Seriously - learning from attackers is a great way to understand what the current cutting-edge techniques are. Adversaries have strong incentives - making a living, not getting caught - to be the best they possibly can. Besides, these are the people you’ll likely be defending against someday. It’s best to get to know them.

• After breaching Italian security company Hacking Team, a hacker calling themselves Phineas Fisher wrote this partly-political mostly-technical article about how it was done: https://ghostbin.com/paste/6kho7
• This groundbreaking report argues that Mandiant, a company which has since been purchased, was able to identify a unit of the Chinese military which is “one of the most persistent of China’s cyber threat actors.” The report is dense, and you can find it at https://www.fireeye.com/content/dam/fireeye-www/services/pdfs/mandiant-apt1-report.pdf.

Hands-On Practice

Actually putting your knowledge to use is the best way to learn, but hacking especially can be a bit difficult to get experience in without breaking a law or two. Here are some ideas on how to do it the right way.

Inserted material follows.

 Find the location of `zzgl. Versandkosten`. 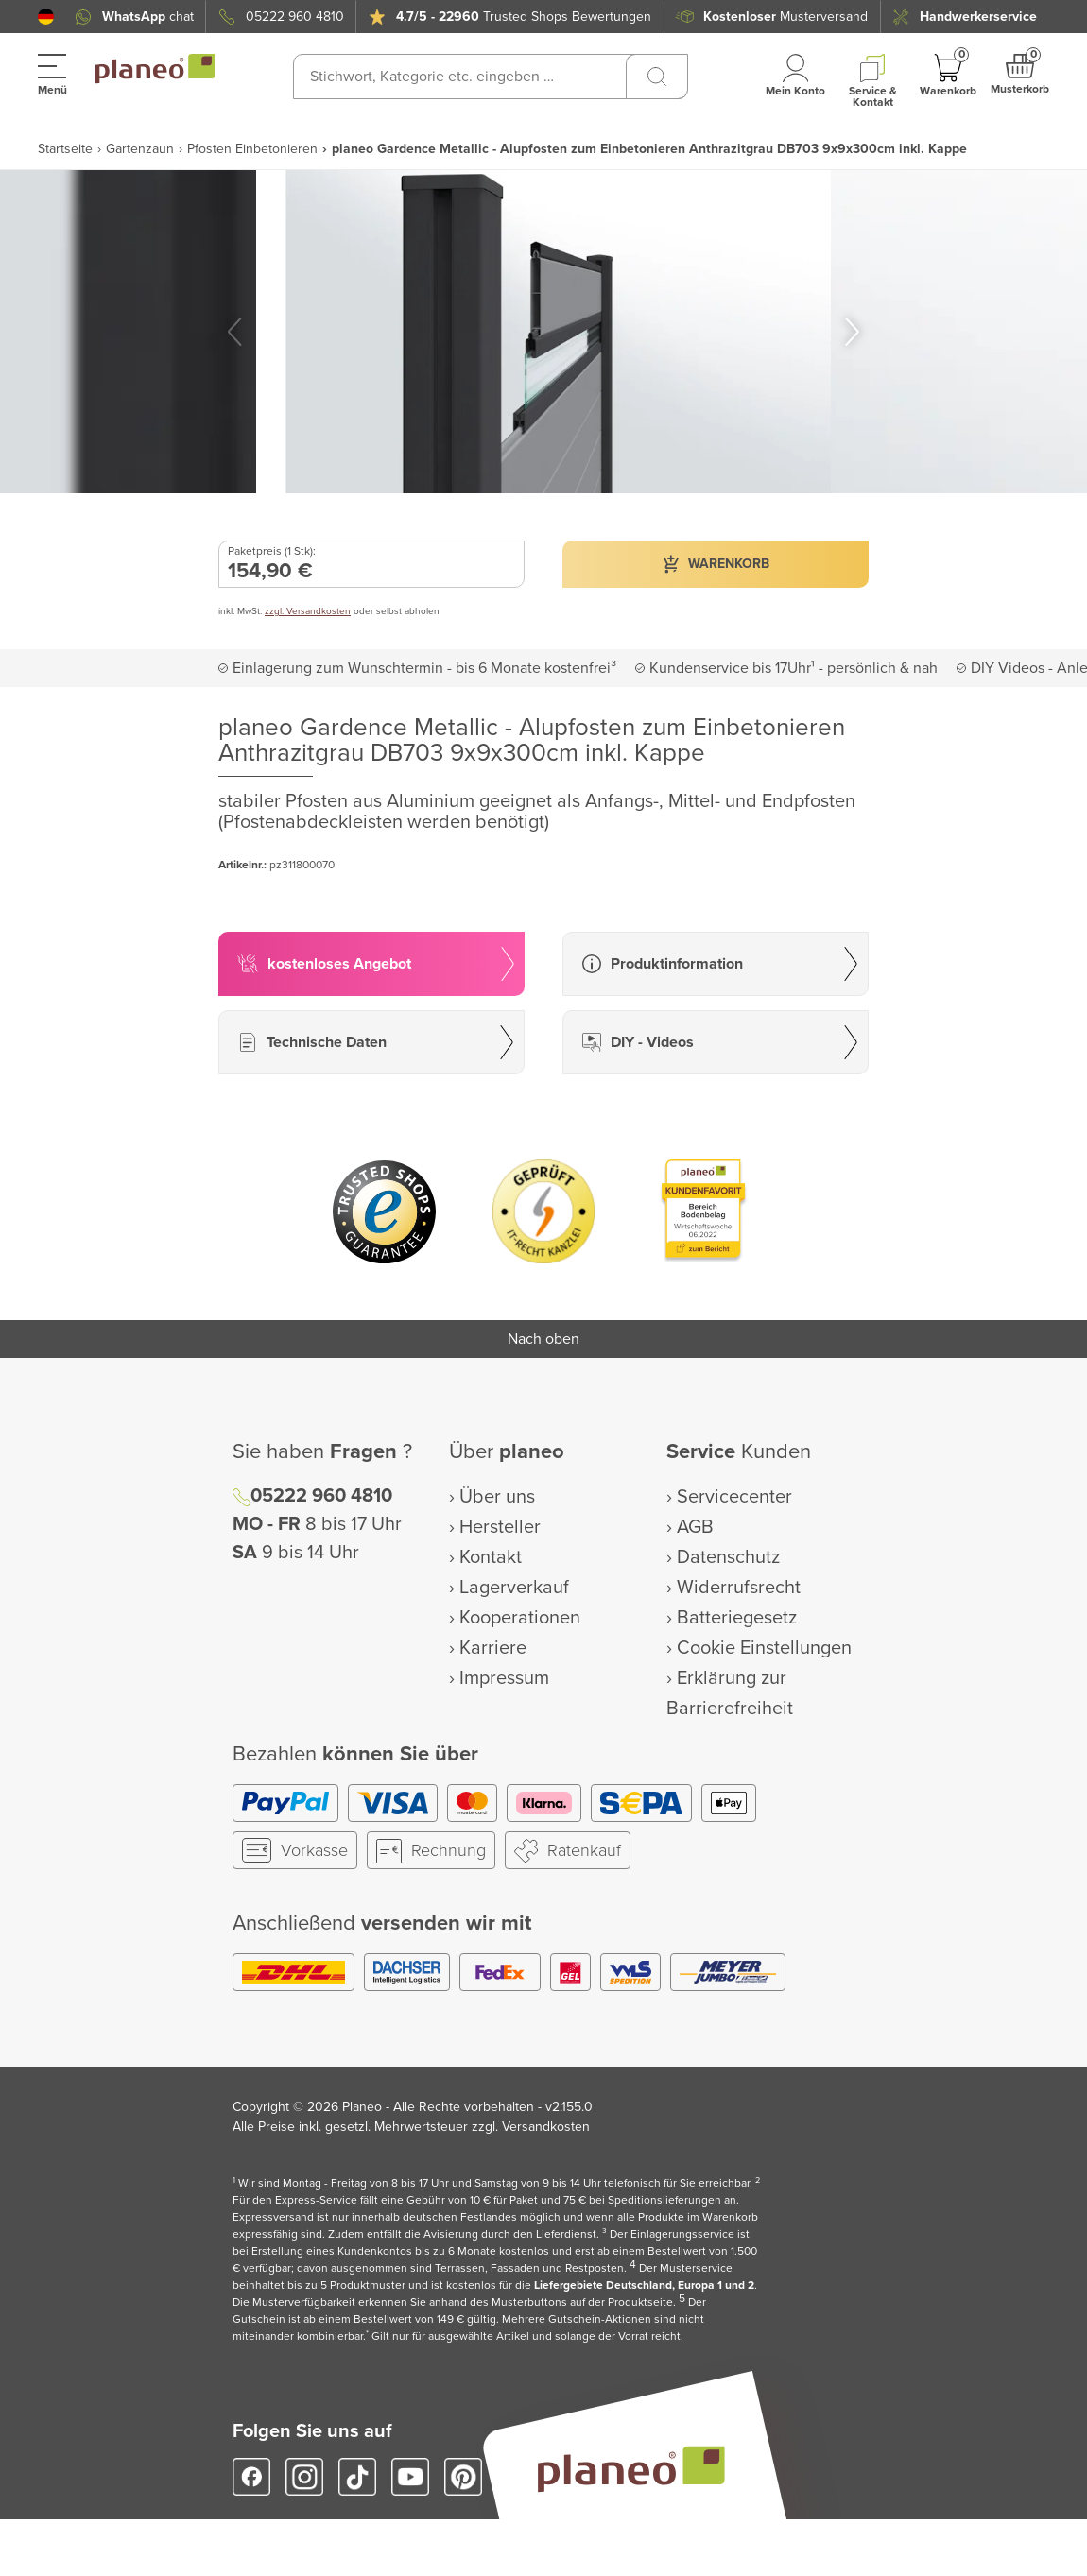 zzgl. Versandkosten is located at coordinates (308, 611). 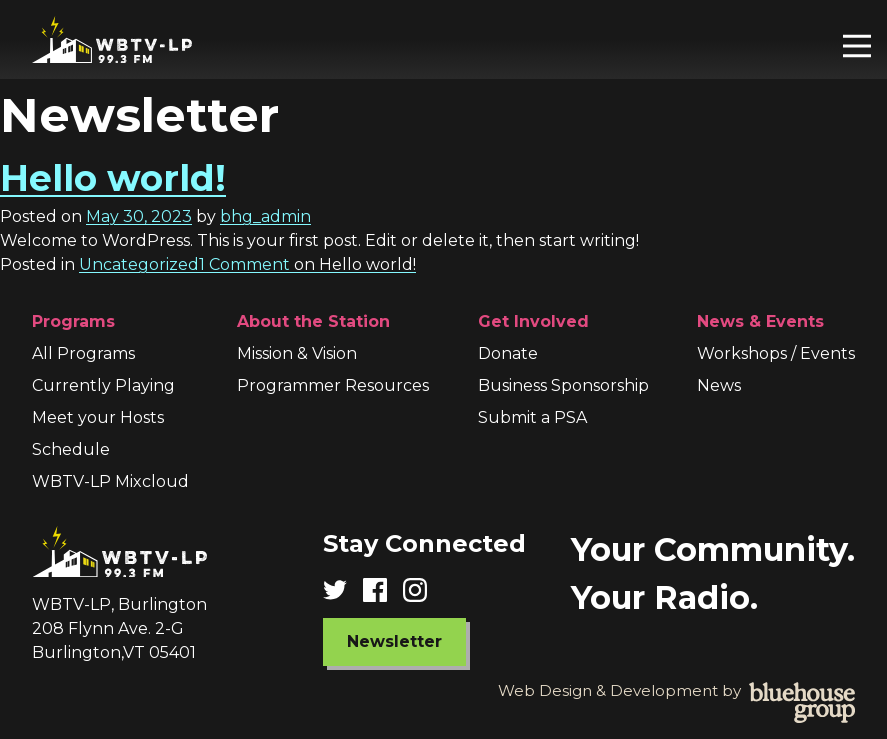 The image size is (887, 739). Describe the element at coordinates (563, 385) in the screenshot. I see `Business Sponsorship` at that location.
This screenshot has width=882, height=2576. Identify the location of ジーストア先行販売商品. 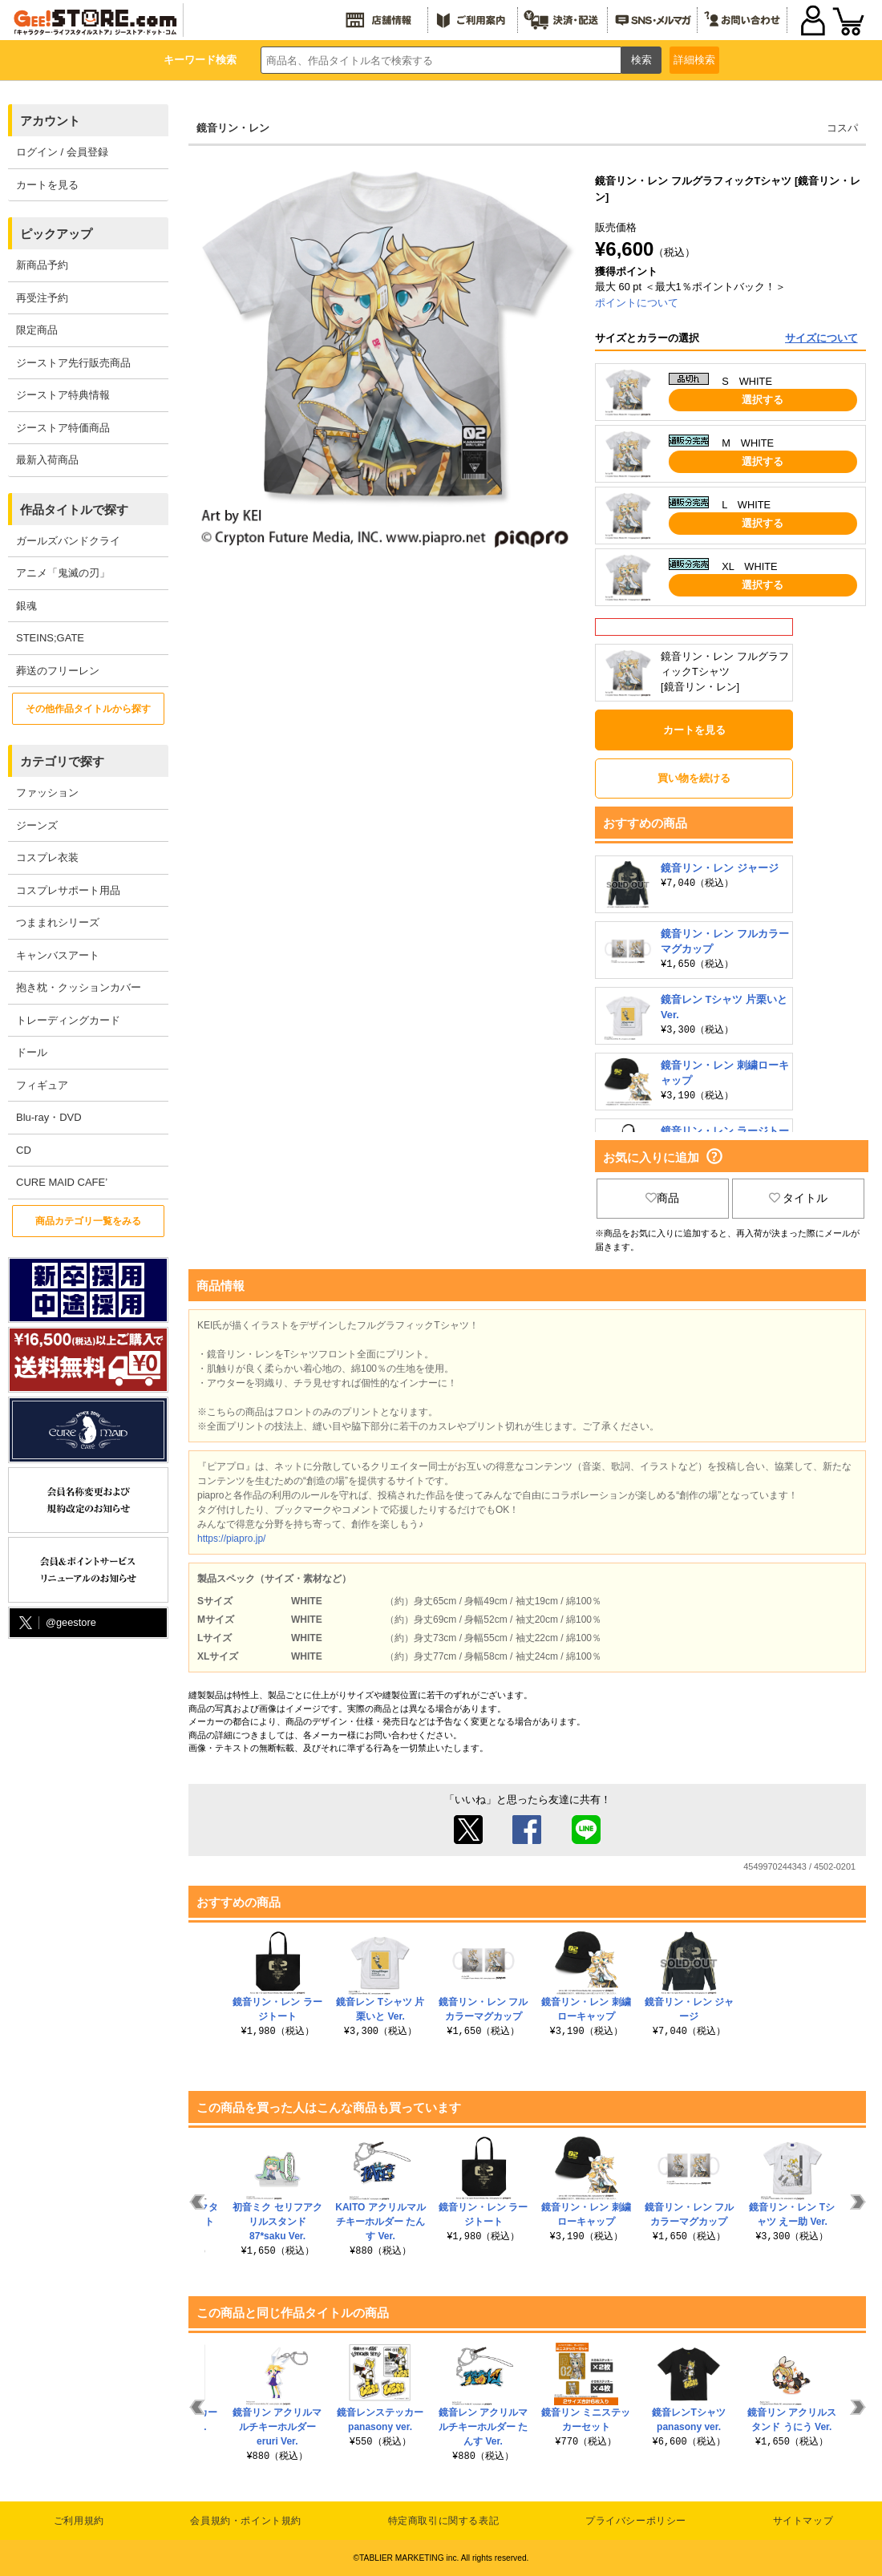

• For those just starting out in security, https://picoctf.com/ is a great starting point. It’s meant to be beginner-friendly, and provides a very polished experience to learn some hands-on security techniques.
• In the same vein, http://pwnable.kr provides great introductory challenges with slightly less gamification.
• What’s a CTF, anyway? https://trailofbits.github.io/ctf/ctf.html provides an excellent introduction.
• Now that you know what CTFs are, want a big list of them? Look no further than http://security.stackexchange.com/questions/3592/what-hacking-competitions-challenges-exist.
• Perhaps you’d like all the CTFs on a calendar? Don’t worry, https://ctftime.org/ has you covered.
• If you’d like to practice in a more freeform environment, you can use https://www.dionach.com/blog/review-of-purposefully-vulnerable-applications-to-practice-hacking to help you set up your own systems to play around with.

People

You have more questions? Many others have gone before you, and most of them are happy to help. There are more wonderful security people on Twitter than I could possibly count, but here are eight in no particular order to get you started:

• @mubix
• @dafthack
• @egyp7
• @dotMudge
• @SwiftOnSecurity
• @thegrugq
• @strandjs
• @harmj0y

Overwhelmed? Take a deep breath: you don’t have to know everything. Skip around, skim for things that look interesting, and only dive in if you want to. Everyone was a beginner once - focus on discovering something you find fascinating. The joy of learning is the real objective here - enjoy the journey, and keep in touch.